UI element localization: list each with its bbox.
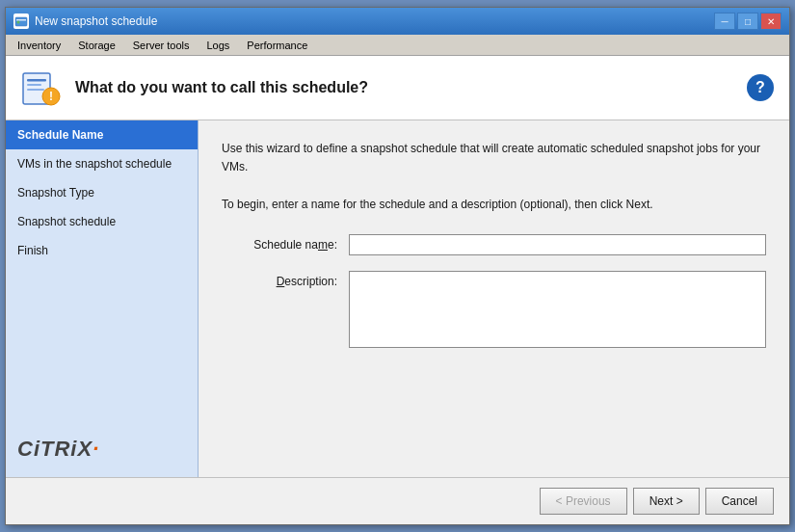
menu-inventory[interactable]: Inventory — [10, 38, 68, 53]
svg-rect-4 — [27, 79, 46, 82]
description-text-1: Use this wizard to define a snapshot sch… — [222, 140, 766, 176]
close-button[interactable]: ✕ — [760, 13, 782, 30]
menu-storage[interactable]: Storage — [70, 38, 123, 53]
previous-button[interactable]: < Previous — [540, 488, 627, 515]
schedule-name-input[interactable] — [349, 234, 766, 255]
main-window: New snapshot schedule ─ □ ✕ Inventory St… — [5, 7, 790, 525]
header-title: What do you want to call this schedule? — [75, 79, 733, 96]
svg-rect-1 — [16, 19, 26, 21]
sidebar-item-vms[interactable]: VMs in the snapshot schedule — [6, 149, 198, 178]
citrix-logo-text: CiTRiX — [17, 437, 93, 461]
window-title: New snapshot schedule — [35, 14, 708, 28]
citrix-logo: CiTRiX· — [17, 437, 186, 462]
description-textarea[interactable] — [349, 271, 766, 348]
help-button[interactable]: ? — [747, 74, 774, 101]
next-button[interactable]: Next > — [633, 488, 700, 515]
citrix-dot: · — [93, 437, 99, 461]
header-section: ! What do you want to call this schedule… — [6, 56, 789, 120]
title-bar: New snapshot schedule ─ □ ✕ — [6, 8, 789, 35]
svg-rect-6 — [27, 89, 44, 91]
schedule-name-label: Schedule name: — [222, 234, 337, 252]
window-controls: ─ □ ✕ — [714, 13, 782, 30]
cancel-button[interactable]: Cancel — [705, 488, 774, 515]
header-icon: ! — [21, 67, 62, 108]
sidebar-item-schedule-name[interactable]: Schedule Name — [6, 120, 198, 149]
maximize-button[interactable]: □ — [737, 13, 758, 30]
menu-server-tools[interactable]: Server tools — [125, 38, 198, 53]
sidebar-item-finish[interactable]: Finish — [6, 236, 198, 265]
description-group: Description: — [222, 271, 766, 348]
menu-performance[interactable]: Performance — [239, 38, 315, 53]
description-label: Description: — [222, 271, 337, 288]
window-icon — [13, 13, 29, 29]
footer: < Previous Next > Cancel — [6, 477, 789, 524]
citrix-logo-area: CiTRiX· — [6, 421, 198, 477]
description-text-2: To begin, enter a name for the schedule … — [222, 196, 766, 214]
minimize-button[interactable]: ─ — [714, 13, 735, 30]
svg-point-2 — [17, 21, 20, 24]
menu-bar: Inventory Storage Server tools Logs Perf… — [6, 35, 789, 56]
main-content-panel: Use this wizard to define a snapshot sch… — [199, 120, 789, 477]
schedule-name-group: Schedule name: — [222, 234, 766, 255]
menu-logs[interactable]: Logs — [199, 38, 237, 53]
content-area: Schedule Name VMs in the snapshot schedu… — [6, 120, 789, 477]
sidebar: Schedule Name VMs in the snapshot schedu… — [6, 120, 199, 477]
svg-text:!: ! — [49, 90, 53, 103]
sidebar-item-snapshot-type[interactable]: Snapshot Type — [6, 178, 198, 207]
sidebar-item-snapshot-schedule[interactable]: Snapshot schedule — [6, 207, 198, 236]
svg-rect-5 — [27, 84, 41, 86]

-*-*-

## [What the exercise asks]
The answer must be every line of the listing that holds the word "Logs".

## [Result below]
menu-bar: Inventory Storage Server tools Logs Perf… — [6, 35, 789, 56]
menu-logs[interactable]: Logs — [199, 38, 237, 53]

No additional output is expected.